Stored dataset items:
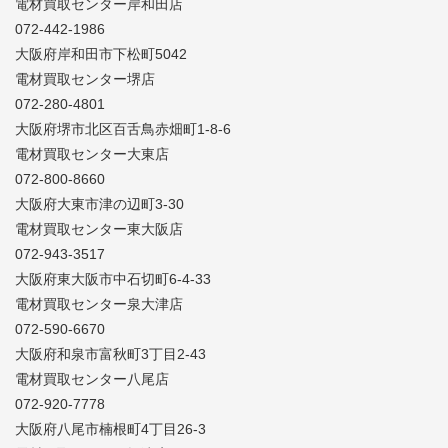
電材買取センター岸和田店
072-442-1986
大阪府岸和田市下松町5042
電材買取センター堺店
072-280-4801
大阪府堺市北区百舌鳥赤畑町1-8-6
電材買取センター大東店
072-800-8660
大阪府大東市津の辺町3-30
電材買取センター東大阪店
072-943-3517
大阪府東大阪市中石切町6-4-33
電材買取センター泉大津店
072-590-6670
大阪府和泉市富秋町3丁目2-43
電材買取センター八尾店
072-920-7778
大阪府八尾市楠根町4丁目26-3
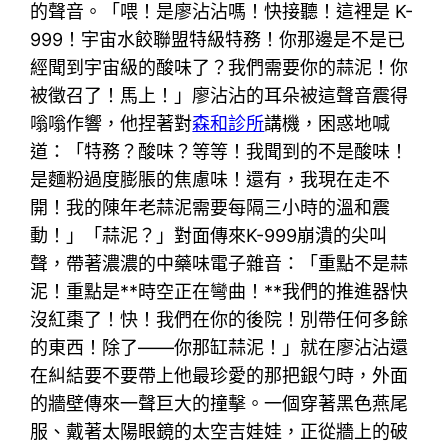
的聲音。「喂！是廖沾沾嗎！快接聽！這裡是 K-
999！宇宙水餃聯盟特級特務！你那邊是不是已
經聞到宇宙級的酸味了？我們需要你的蒜泥！你
被徵召了！馬上！」廖沾沾的耳朵被這聲音震得
嗡嗡作響，他捏著對
森和診所
講機，困惑地喊
道：「特務？酸味？等等！我聞到的不是酸味！
是麵粉過度膨脹的焦慮味！還有，我現在走不
開！我的陳年老蒜泥需要每隔三小時的溫和震
動！」「蒜泥？」對面傳來K-999崩潰的尖叫
聲，帶著濃濃的中藥味電子雜音：「重點不是蒜
泥！重點是**時空正在彎曲！**我們的推進器快
沒紅棗了！快！我們在你的後院！別帶任何多餘
的東西！除了——你那缸蒜泥！」就在廖沾沾還
在糾結要不要帶上他最珍愛的那把銀勺時，外面
的牆壁傳來一聲巨大的撞擊。一個穿著黑色燕尾
服、戴著太陽眼鏡的太空吉娃娃，正從牆上的破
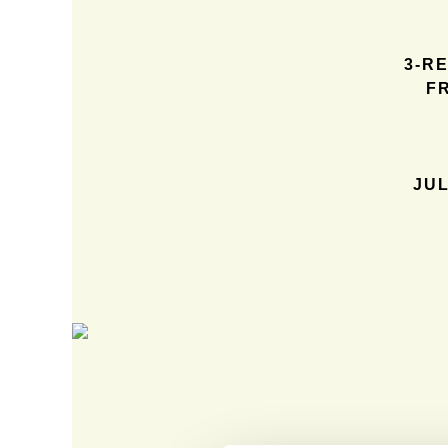
3-R
F
JU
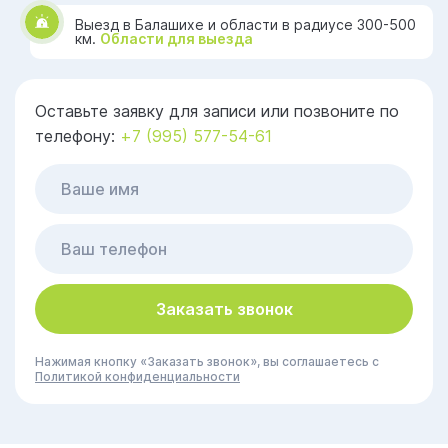
Выезд в Балашихе и области в радиусе 300-500
км.
Области для выезда
Оставьте заявку для записи или позвоните по
телефону:
+7 (995) 577-54-61
Заказать звонок
Нажимая кнопку «Заказать звонок», вы соглашаетесь с
Политикой конфиденциальности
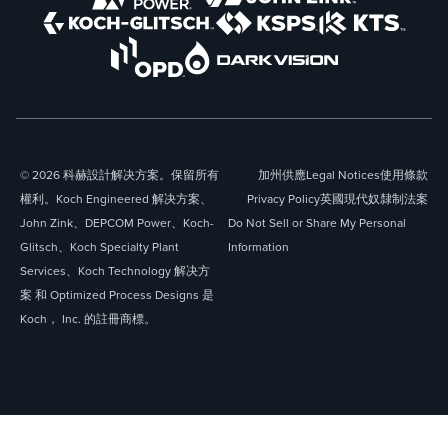
© 2026 科赫設計解决方案。保留所有
加州供應
Legal Notices
使用條款
權利。Koch Engineered 解决方案、
Privacy Policy
英國現代奴隸制法案
John Zink、DEPCOM Power、Koch-
Do Not Sell or Share My Personal
Glitsch、Koch Specialty Plant
Information
Services、Koch Technology 解决方
案 和 Optimized Process Designs 是
Koch， Inc. 的註冊商標。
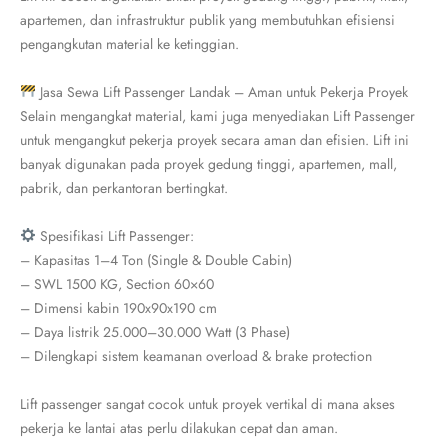
apartemen, dan infrastruktur publik yang membutuhkan efisiensi
pengangkutan material ke ketinggian.
Jasa Sewa Lift Passenger Landak – Aman untuk Pekerja Proyek
Selain mengangkat material, kami juga menyediakan Lift Passenger
untuk mengangkut pekerja proyek secara aman dan efisien. Lift ini
banyak digunakan pada proyek gedung tinggi, apartemen, mall,
pabrik, dan perkantoran bertingkat.
Spesifikasi Lift Passenger:
– Kapasitas 1–4 Ton (Single & Double Cabin)
– SWL 1500 KG, Section 60×60
– Dimensi kabin 190x90x190 cm
– Daya listrik 25.000–30.000 Watt (3 Phase)
– Dilengkapi sistem keamanan overload & brake protection
Lift passenger sangat cocok untuk proyek vertikal di mana akses
pekerja ke lantai atas perlu dilakukan cepat dan aman.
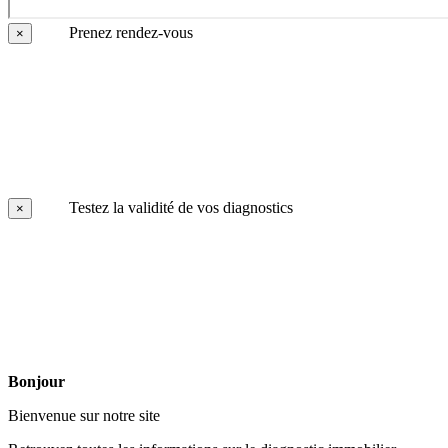
Prenez rendez-vous
×
Testez la validité de vos diagnostics
×
Bonjour
Bienvenue sur notre site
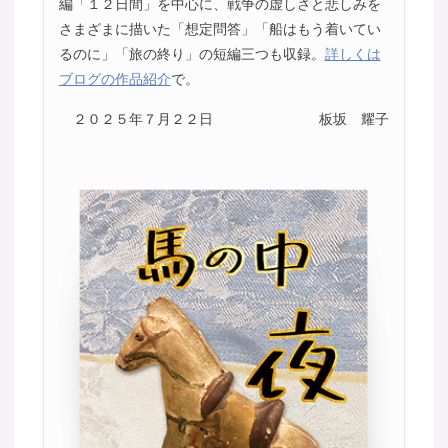
編「１２日間」を中心に、戦争の虚しさと悲しみを
さまざまに描いた「想定問答」「船はもう着いてい
るのに」「旅の終り」の短編三つも収録。
詳しくは
ブログの作品紹介
で。
２０２５年７月２２日
板坂 耀子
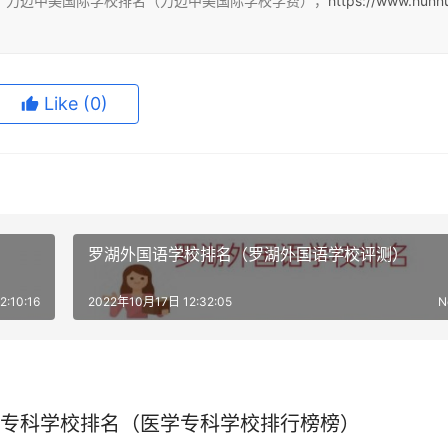
：力迈中美国际学校排名（力迈中美国际学校学费），
https://www.hunn
Like
(0)
罗湖外国语学校排名（罗湖外国语学校评测）
:10:16
2022年10月17日 12:32:05
N
专科学校排名（医学专科学校排行榜榜）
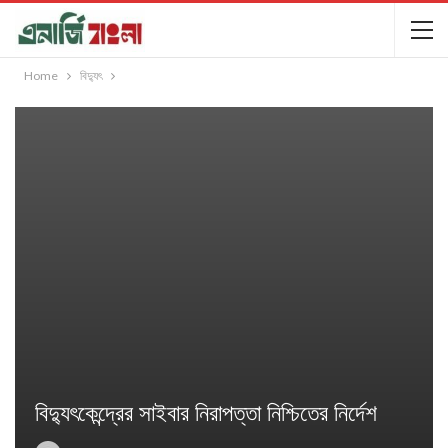
Home
বিদ্যুৎ
বিদ্যুৎকেন্দ্রের সাইবার নিরাপত্তা নিশ্চিতের নির্দেশ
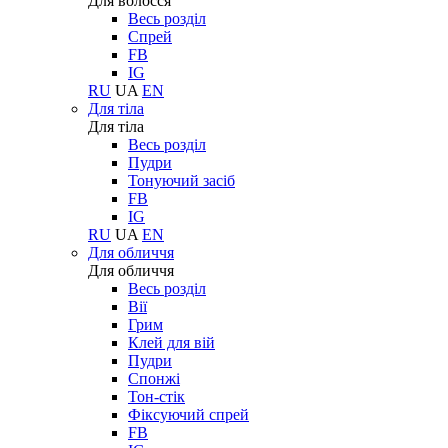
Для волосся
Весь розділ
Спрей
FB
IG
RU
UA
EN
Для тіла
Для тіла
Весь розділ
Пудри
Тонуючий засіб
FB
IG
RU
UA
EN
Для обличчя
Для обличчя
Весь розділ
Вії
Грим
Клей для вій
Пудри
Спонжі
Тон-стік
Фіксуючий спрей
FB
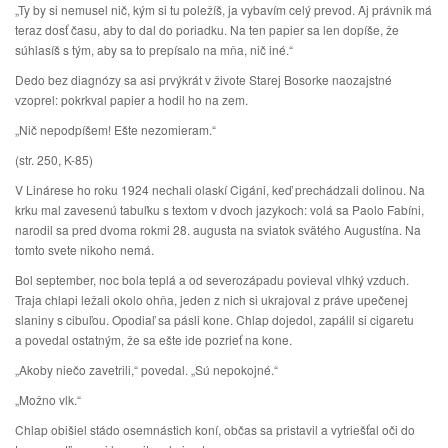
„Ty by si nemusel nič, kým si tu poležíš, ja vybavím celý prevod. Aj právnik má
teraz dosť času, aby to dal do poriadku. Na ten papier sa len dopíše, že
súhlasíš s tým, aby sa to prepísalo na mňa, nič iné.“
Dedo bez diagnózy sa asi prvýkrát v živote Starej Bosorke naozajstné
vzoprel: pokrkval papier a hodil ho na zem.
„Nič nepodpíšem! Ešte nezomieram.“
(str. 250, K-85)
V Linárese ho roku 1924 nechali olaskí Cigáni, keď prechádzali dolinou. Na
krku mal zavesenú tabuľku s textom v dvoch jazykoch: volá sa Paolo Fabíni,
narodil sa pred dvoma rokmi 28. augusta na sviatok svätého Augustína. Na
tomto svete nikoho nemá.
Bol september, noc bola teplá a od severozápadu povieval vlhký vzduch.
Traja chlapi ležali okolo ohňa, jeden z nich si ukrajoval z práve upečenej
slaniny s cibuľou. Opodiaľ sa pásli kone. Chlap dojedol, zapálil si cigaretu
a povedal ostatným, že sa ešte ide pozrieť na kone.
„Akoby niečo zavetrili,“ povedal. „Sú nepokojné.“
„Možno vlk.“
Chlap obišiel stádo osemnástich koní, občas sa pristavil a vytriešťal oči do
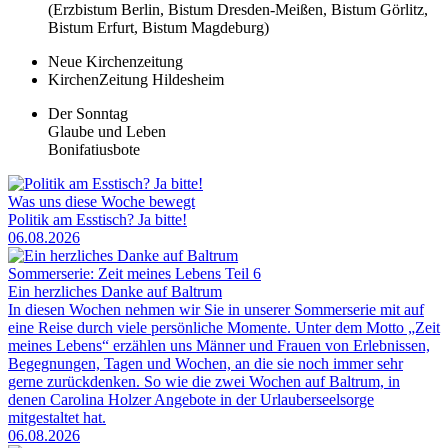
(Erzbistum Berlin, Bistum Dresden-Meißen, Bistum Görlitz,
Bistum Erfurt, Bistum Magdeburg)
Neue Kirchenzeitung
KirchenZeitung Hildesheim
Der Sonntag
Glaube und Leben
Bonifatiusbote
Was uns diese Woche bewegt
Politik am Esstisch? Ja bitte!
06.08.2026
Sommerserie: Zeit meines Lebens Teil 6
Ein herzliches Danke auf Baltrum
In diesen Wochen nehmen wir Sie in unserer Sommerserie mit auf
eine Reise durch viele persönliche Momente. Unter dem Motto „Zeit
meines Lebens“ erzählen uns Männer und Frauen von Erlebnissen,
Begegnungen, Tagen und Wochen, an die sie noch immer sehr
gerne zurückdenken. So wie die zwei Wochen auf Baltrum, in
denen Carolina Holzer Angebote in der Urlauberseelsorge
mitgestaltet hat.
06.08.2026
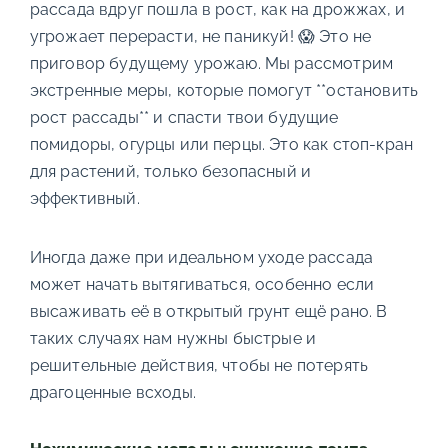
рассада вдруг пошла в рост, как на дрожжах, и
угрожает перерасти, не паникуй! 😱 Это не
приговор будущему урожаю. Мы рассмотрим
экстренные меры, которые помогут **остановить
рост рассады** и спасти твои будущие
помидоры, огурцы или перцы. Это как стоп-кран
для растений, только безопасный и
эффективный.
Иногда даже при идеальном уходе рассада
может начать вытягиваться, особенно если
высаживать её в открытый грунт ещё рано. В
таких случаях нам нужны быстрые и
решительные действия, чтобы не потерять
драгоценные всходы.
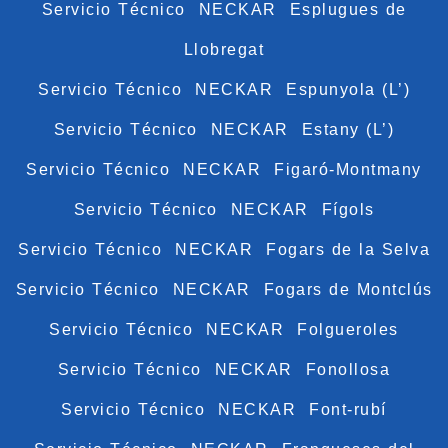
Servicio Técnico NECKAR Esplugues de
Llobregat
Servicio Técnico NECKAR Espunyola (L’)
Servicio Técnico NECKAR Estany (L’)
Servicio Técnico NECKAR Figaró-Montmany
Servicio Técnico NECKAR Fígols
Servicio Técnico NECKAR Fogars de la Selva
Servicio Técnico NECKAR Fogars de Montclús
Servicio Técnico NECKAR Folgueroles
Servicio Técnico NECKAR Fonollosa
Servicio Técnico NECKAR Font-rubí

§ Instructions for the task: Restate word for word every line from the top of the entries above to the line with "overload & brake protection", inclusive, and skip any pictures.

§ Solution below:
電材買取センター岸和田店
072-442-1986
大阪府岸和田市下松町5042
電材買取センター堺店
072-280-4801
大阪府堺市北区百舌鳥赤畑町1-8-6
電材買取センター大東店
072-800-8660
大阪府大東市津の辺町3-30
電材買取センター東大阪店
072-943-3517
大阪府東大阪市中石切町6-4-33
電材買取センター泉大津店
072-590-6670
大阪府和泉市富秋町3丁目2-43
電材買取センター八尾店
072-920-7778
大阪府八尾市楠根町4丁目26-3
的聲音。「喂！是廖沾沾嗎！快接聽！這裡是 K-
999！宇宙水餃聯盟特級特務！你那邊是不是已
經聞到宇宙級的酸味了？我們需要你的蒜泥！你
被徵召了！馬上！」廖沾沾的耳朵被這聲音震得
嗡嗡作響，他捏著對
森和診所
講機，困惑地喊
道：「特務？酸味？等等！我聞到的不是酸味！
是麵粉過度膨脹的焦慮味！還有，我現在走不
開！我的陳年老蒜泥需要每隔三小時的溫和震
動！」「蒜泥？」對面傳來K-999崩潰的尖叫
聲，帶著濃濃的中藥味電子雜音：「重點不是蒜
泥！重點是**時空正在彎曲！**我們的推進器快
沒紅棗了！快！我們在你的後院！別帶任何多餘
的東西！除了——你那缸蒜泥！」就在廖沾沾還
在糾結要不要帶上他最珍愛的那把銀勺時，外面
的牆壁傳來一聲巨大的撞擊。一個穿著黑色燕尾
服、戴著太陽眼鏡的太空吉娃娃，正從牆上的破
3-R
F
JU
Выезд в Балашихе и области в радиусе 300-500
км.
Области для выезда
Оставьте заявку для записи или позвоните по
телефону:
+7 (995) 577-54-61
Заказать звонок
Нажимая кнопку «Заказать звонок», вы соглашаетесь с
Политикой конфиденциальности
© 2026 科赫設計解决方案。保留所有
加州供應
Legal Notices
使用條款
權利。Koch Engineered 解决方案、
Privacy Policy
英國現代奴隸制法案
John Zink、DEPCOM Power、Koch-
Do Not Sell or Share My Personal
Glitsch、Koch Specialty Plant
Information
Services、Koch Technology 解决方
案 和 Optimized Process Designs 是
Koch， Inc. 的註冊商標。
apartemen, dan infrastruktur publik yang membutuhkan efisiensi
pengangkutan material ke ketinggian.
Jasa Sewa Lift Passenger Landak – Aman untuk Pekerja Proyek
Selain mengangkat material, kami juga menyediakan Lift Passenger
untuk mengangkut pekerja proyek secara aman dan efisien. Lift ini
banyak digunakan pada proyek gedung tinggi, apartemen, mall,
pabrik, dan perkantoran bertingkat.
Spesifikasi Lift Passenger:
– Kapasitas 1–4 Ton (Single & Double Cabin)
– SWL 1500 KG, Section 60×60
– Dimensi kabin 190x90x190 cm
– Daya listrik 25.000–30.000 Watt (3 Phase)
– Dilengkapi sistem keamanan overload & brake protection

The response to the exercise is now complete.